** PROBLEM REQUIREMENTS **
The line containing "Denna webbplats använder cookies" marks the end; copy exactly all lines from the start of the material up to and including it.
▬▬▬▬▬▬
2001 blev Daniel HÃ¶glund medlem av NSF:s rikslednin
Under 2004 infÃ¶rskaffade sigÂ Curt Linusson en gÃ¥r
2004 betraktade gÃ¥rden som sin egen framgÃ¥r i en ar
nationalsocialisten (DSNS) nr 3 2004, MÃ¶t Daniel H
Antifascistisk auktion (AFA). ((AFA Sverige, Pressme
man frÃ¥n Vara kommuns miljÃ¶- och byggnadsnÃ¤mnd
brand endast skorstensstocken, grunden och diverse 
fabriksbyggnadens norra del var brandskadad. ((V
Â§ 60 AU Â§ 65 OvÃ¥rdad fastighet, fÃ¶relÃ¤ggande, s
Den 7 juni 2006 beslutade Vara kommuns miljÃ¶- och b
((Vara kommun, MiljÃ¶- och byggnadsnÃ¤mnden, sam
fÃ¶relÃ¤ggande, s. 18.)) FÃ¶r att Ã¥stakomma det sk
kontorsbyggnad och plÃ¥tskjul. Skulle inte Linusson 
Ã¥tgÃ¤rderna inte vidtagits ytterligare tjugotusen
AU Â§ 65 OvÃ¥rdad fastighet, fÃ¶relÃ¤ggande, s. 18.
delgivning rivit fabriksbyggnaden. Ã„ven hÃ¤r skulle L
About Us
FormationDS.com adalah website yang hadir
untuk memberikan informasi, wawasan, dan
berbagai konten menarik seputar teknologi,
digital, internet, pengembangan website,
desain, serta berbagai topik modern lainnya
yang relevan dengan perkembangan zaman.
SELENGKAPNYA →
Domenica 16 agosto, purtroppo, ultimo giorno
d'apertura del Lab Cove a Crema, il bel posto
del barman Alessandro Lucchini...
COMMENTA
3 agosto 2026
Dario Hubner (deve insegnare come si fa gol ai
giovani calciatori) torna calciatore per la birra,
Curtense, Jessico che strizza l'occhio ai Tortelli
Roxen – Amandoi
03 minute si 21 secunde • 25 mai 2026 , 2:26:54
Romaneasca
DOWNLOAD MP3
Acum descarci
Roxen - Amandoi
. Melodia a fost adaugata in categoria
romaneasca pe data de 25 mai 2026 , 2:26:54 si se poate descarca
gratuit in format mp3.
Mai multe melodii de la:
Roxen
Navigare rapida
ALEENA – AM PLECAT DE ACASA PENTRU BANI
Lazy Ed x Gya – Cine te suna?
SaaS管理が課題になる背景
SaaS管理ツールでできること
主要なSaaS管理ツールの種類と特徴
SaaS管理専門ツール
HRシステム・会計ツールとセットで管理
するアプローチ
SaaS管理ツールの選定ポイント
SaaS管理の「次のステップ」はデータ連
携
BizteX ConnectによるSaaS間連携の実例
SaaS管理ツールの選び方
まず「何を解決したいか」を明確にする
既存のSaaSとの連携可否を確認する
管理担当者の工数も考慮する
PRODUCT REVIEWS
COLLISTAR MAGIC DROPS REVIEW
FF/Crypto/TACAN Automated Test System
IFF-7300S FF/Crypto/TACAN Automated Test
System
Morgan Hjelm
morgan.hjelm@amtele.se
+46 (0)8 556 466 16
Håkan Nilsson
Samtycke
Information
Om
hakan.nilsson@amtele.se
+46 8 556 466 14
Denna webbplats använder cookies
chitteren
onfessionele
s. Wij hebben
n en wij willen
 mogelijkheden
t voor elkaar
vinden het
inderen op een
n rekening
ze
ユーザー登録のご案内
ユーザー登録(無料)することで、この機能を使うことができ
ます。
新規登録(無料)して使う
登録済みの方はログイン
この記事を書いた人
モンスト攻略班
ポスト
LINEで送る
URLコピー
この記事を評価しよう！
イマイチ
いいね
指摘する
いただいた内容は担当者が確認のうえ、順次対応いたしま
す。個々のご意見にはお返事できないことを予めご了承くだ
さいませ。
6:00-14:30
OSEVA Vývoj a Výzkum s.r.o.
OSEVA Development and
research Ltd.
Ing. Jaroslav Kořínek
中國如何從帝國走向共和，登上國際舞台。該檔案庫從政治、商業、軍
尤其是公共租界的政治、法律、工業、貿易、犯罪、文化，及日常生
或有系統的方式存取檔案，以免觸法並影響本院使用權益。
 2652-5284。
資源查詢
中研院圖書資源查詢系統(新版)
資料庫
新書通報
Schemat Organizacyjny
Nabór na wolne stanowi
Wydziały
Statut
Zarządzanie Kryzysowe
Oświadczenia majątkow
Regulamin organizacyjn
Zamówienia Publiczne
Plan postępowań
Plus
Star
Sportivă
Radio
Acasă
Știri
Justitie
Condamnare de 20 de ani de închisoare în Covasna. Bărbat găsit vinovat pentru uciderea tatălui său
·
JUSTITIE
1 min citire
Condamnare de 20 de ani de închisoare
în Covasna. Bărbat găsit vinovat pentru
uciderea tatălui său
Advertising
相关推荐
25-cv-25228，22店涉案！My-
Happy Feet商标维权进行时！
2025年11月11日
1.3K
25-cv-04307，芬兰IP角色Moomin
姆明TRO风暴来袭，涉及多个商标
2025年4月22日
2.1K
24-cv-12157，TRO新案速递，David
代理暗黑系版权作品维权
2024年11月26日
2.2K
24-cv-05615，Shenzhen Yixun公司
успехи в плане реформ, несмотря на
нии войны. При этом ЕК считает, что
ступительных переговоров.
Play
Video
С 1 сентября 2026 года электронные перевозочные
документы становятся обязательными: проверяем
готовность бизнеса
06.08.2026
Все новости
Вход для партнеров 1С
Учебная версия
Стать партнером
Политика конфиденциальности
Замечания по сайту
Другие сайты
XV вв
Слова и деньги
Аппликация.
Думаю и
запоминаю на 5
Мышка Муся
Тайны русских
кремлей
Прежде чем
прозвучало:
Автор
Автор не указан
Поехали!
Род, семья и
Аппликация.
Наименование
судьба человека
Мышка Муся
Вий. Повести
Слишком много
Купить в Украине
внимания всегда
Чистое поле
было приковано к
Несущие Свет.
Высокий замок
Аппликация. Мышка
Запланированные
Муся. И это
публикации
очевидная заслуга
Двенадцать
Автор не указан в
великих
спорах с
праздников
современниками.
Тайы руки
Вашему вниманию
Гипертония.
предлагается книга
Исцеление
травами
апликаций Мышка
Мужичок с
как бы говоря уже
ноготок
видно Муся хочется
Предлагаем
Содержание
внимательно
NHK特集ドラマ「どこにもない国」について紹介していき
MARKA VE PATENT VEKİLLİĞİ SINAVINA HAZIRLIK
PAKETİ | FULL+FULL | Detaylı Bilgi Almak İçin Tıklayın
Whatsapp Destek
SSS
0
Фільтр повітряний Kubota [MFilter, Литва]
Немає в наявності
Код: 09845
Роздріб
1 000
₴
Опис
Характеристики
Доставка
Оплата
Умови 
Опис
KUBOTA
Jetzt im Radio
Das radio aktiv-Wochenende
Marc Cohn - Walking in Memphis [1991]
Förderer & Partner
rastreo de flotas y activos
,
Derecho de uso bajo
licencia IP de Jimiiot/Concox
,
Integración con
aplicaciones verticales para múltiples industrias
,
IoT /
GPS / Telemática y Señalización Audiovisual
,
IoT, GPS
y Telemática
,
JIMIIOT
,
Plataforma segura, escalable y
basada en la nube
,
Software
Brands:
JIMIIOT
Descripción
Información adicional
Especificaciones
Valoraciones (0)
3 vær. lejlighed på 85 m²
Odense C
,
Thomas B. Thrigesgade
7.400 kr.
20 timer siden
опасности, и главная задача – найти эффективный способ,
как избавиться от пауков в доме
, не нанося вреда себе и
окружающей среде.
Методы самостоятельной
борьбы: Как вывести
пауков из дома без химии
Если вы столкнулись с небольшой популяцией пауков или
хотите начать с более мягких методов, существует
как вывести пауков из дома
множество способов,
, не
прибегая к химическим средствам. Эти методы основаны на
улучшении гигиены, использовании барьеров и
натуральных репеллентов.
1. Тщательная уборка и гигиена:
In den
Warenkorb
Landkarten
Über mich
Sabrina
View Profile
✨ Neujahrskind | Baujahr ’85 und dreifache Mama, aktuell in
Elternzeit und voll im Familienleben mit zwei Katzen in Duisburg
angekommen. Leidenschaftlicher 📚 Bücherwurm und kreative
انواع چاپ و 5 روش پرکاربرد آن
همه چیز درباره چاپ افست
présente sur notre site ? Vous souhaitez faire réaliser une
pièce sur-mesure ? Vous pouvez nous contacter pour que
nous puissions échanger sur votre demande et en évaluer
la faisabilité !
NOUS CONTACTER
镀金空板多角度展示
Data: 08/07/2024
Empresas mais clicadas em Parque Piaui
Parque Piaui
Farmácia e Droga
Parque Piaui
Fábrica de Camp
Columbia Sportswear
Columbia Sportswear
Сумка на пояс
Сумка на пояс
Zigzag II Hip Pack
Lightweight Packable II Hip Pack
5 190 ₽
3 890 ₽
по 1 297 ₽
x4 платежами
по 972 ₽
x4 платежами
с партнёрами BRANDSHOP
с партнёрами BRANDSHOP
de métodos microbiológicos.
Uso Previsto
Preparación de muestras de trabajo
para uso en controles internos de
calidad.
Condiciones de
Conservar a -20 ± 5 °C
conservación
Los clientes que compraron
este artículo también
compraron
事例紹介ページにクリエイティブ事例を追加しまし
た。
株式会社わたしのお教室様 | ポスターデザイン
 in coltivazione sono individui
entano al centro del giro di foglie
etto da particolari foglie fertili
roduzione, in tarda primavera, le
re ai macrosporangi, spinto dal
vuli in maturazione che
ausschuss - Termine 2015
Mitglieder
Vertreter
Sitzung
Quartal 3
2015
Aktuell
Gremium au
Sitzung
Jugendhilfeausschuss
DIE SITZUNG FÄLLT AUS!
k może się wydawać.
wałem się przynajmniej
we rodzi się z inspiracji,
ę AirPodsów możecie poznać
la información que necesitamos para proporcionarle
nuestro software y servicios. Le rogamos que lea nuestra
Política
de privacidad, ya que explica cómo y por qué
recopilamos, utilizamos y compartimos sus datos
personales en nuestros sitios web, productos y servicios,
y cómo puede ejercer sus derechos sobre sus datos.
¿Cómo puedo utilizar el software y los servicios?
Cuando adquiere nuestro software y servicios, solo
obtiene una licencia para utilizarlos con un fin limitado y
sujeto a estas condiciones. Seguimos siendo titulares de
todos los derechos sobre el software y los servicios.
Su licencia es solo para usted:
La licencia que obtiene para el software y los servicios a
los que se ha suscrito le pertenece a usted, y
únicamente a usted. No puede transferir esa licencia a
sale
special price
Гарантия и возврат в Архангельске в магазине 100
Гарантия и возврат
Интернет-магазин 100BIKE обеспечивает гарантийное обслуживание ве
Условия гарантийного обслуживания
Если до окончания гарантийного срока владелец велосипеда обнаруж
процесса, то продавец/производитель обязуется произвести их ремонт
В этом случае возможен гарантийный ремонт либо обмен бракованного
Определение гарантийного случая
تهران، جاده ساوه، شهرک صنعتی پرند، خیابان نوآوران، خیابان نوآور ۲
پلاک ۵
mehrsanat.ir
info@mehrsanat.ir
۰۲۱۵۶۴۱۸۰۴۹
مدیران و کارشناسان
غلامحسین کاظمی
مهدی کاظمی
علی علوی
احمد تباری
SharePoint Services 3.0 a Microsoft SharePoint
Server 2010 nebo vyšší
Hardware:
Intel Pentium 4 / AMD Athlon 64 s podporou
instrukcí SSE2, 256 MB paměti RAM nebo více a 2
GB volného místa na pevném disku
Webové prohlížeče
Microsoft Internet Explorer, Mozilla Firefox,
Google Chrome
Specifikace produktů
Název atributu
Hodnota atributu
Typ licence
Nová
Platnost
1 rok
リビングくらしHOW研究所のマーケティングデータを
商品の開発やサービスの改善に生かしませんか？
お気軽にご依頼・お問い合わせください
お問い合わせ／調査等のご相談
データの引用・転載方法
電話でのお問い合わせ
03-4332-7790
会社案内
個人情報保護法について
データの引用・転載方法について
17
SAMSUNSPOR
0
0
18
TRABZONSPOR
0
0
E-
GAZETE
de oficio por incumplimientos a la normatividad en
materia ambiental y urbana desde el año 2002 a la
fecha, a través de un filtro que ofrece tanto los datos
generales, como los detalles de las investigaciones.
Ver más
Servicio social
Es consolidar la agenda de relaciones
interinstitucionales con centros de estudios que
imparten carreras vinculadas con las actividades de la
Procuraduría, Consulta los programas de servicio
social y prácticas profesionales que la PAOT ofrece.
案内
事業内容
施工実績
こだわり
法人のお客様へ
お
▬▬▬▬▬▬
** EXPECTED ANSWER **
2001 blev Daniel HÃ¶glund medlem av NSF:s rikslednin
Under 2004 infÃ¶rskaffade sigÂ Curt Linusson en gÃ¥r
2004 betraktade gÃ¥rden som sin egen framgÃ¥r i en ar
nationalsocialisten (DSNS) nr 3 2004, MÃ¶t Daniel H
Antifascistisk auktion (AFA). ((AFA Sverige, Pressme
man frÃ¥n Vara kommuns miljÃ¶- och byggnadsnÃ¤mnd
brand endast skorstensstocken, grunden och diverse 
fabriksbyggnadens norra del var brandskadad. ((V
Â§ 60 AU Â§ 65 OvÃ¥rdad fastighet, fÃ¶relÃ¤ggande, s
Den 7 juni 2006 beslutade Vara kommuns miljÃ¶- och b
((Vara kommun, MiljÃ¶- och byggnadsnÃ¤mnden, sam
fÃ¶relÃ¤ggande, s. 18.)) FÃ¶r att Ã¥stakomma det sk
kontorsbyggnad och plÃ¥tskjul. Skulle inte Linusson 
Ã¥tgÃ¤rderna inte vidtagits ytterligare tjugotusen
AU Â§ 65 OvÃ¥rdad fastighet, fÃ¶relÃ¤ggande, s. 18.
delgivning rivit fabriksbyggnaden. Ã„ven hÃ¤r skulle L
About Us
FormationDS.com adalah website yang hadir
untuk memberikan informasi, wawasan, dan
berbagai konten menarik seputar teknologi,
digital, internet, pengembangan website,
desain, serta berbagai topik modern lainnya
yang relevan dengan perkembangan zaman.
SELENGKAPNYA →
Domenica 16 agosto, purtroppo, ultimo giorno
d'apertura del Lab Cove a Crema, il bel posto
del barman Alessandro Lucchini...
COMMENTA
3 agosto 2026
Dario Hubner (deve insegnare come si fa gol ai
giovani calciatori) torna calciatore per la birra,
Curtense, Jessico che strizza l'occhio ai Tortelli
Roxen – Amandoi
03 minute si 21 secunde • 25 mai 2026 , 2:26:54
Romaneasca
DOWNLOAD MP3
Acum descarci
Roxen - Amandoi
. Melodia a fost adaugata in categoria
romaneasca pe data de 25 mai 2026 , 2:26:54 si se poate descarca
gratuit in format mp3.
Mai multe melodii de la:
Roxen
Navigare rapida
ALEENA – AM PLECAT DE ACASA PENTRU BANI
Lazy Ed x Gya – Cine te suna?
SaaS管理が課題になる背景
SaaS管理ツールでできること
主要なSaaS管理ツールの種類と特徴
SaaS管理専門ツール
HRシステム・会計ツールとセットで管理
するアプローチ
SaaS管理ツールの選定ポイント
SaaS管理の「次のステップ」はデータ連
携
BizteX ConnectによるSaaS間連携の実例
SaaS管理ツールの選び方
まず「何を解決したいか」を明確にする
既存のSaaSとの連携可否を確認する
管理担当者の工数も考慮する
PRODUCT REVIEWS
COLLISTAR MAGIC DROPS REVIEW
FF/Crypto/TACAN Automated Test System
IFF-7300S FF/Crypto/TACAN Automated Test
System
Morgan Hjelm
morgan.hjelm@amtele.se
+46 (0)8 556 466 16
Håkan Nilsson
Samtycke
Information
Om
hakan.nilsson@amtele.se
+46 8 556 466 14
Denna webbplats använder cookies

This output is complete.